Sat at the far end of one of the The Ned’s gargantuan indoor boulevards, Café Sou is its least formal foodie offering: the Soho House Group’s attempt at a grand railway café in the Parisian mould. Très jolie it is too.
The simple menu includes baguettes, quiches, omelettes, rillettes and a few salads, plus some decent wines for lunchtime lushes like me. A mound of duck rillettes was good: black-hole dense and cool with fat, the orange preserve it came with a floral stunner. Chewy, sourdough-style baguettes were finer still, especially one filled with meaty tuna, singing of the sea but dragged flapping on to land with chopped boiled eggs and sharp vinaigrette: the kind of sandwich that reminds you why people LOVE sandwiches.

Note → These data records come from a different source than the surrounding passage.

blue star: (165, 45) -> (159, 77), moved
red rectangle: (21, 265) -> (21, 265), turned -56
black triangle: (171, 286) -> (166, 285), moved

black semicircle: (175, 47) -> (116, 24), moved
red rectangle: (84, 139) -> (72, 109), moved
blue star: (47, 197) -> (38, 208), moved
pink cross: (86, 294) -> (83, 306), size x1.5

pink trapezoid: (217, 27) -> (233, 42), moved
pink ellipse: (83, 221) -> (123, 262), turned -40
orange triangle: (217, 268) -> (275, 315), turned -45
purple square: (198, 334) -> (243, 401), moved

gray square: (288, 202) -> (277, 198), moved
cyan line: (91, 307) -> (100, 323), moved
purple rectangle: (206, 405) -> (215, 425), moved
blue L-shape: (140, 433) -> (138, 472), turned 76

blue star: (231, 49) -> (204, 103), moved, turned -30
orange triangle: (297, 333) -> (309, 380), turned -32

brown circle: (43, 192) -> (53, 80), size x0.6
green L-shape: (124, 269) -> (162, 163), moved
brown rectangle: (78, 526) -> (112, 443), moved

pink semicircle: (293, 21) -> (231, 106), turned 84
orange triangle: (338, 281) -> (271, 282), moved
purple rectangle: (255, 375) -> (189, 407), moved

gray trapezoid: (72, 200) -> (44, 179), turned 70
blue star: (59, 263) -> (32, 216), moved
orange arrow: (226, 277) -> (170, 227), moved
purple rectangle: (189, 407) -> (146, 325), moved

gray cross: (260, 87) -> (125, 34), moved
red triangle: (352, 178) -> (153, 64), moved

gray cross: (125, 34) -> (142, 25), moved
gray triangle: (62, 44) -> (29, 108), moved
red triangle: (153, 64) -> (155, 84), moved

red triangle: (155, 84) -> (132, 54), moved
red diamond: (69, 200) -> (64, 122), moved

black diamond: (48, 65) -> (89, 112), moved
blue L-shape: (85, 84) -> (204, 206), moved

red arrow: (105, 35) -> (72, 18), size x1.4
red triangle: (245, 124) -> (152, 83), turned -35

The apex? A massive slab of quiche Lorraine (the cheesy, meaty Sun King of quiches), juddering with eggy texture and easily the best savoury pastry I’ve eaten outside of, well, a railway café in France. Picnic fodder? This one was on another level entirely. And it was only £4.
This is still recognisably ‘café’ territory, however grand the surroundings: the high stools are only just comfy, and we were in and out in 40 minutes. But for swiftly sensational nosh in the City, Café Sou is hard to beat.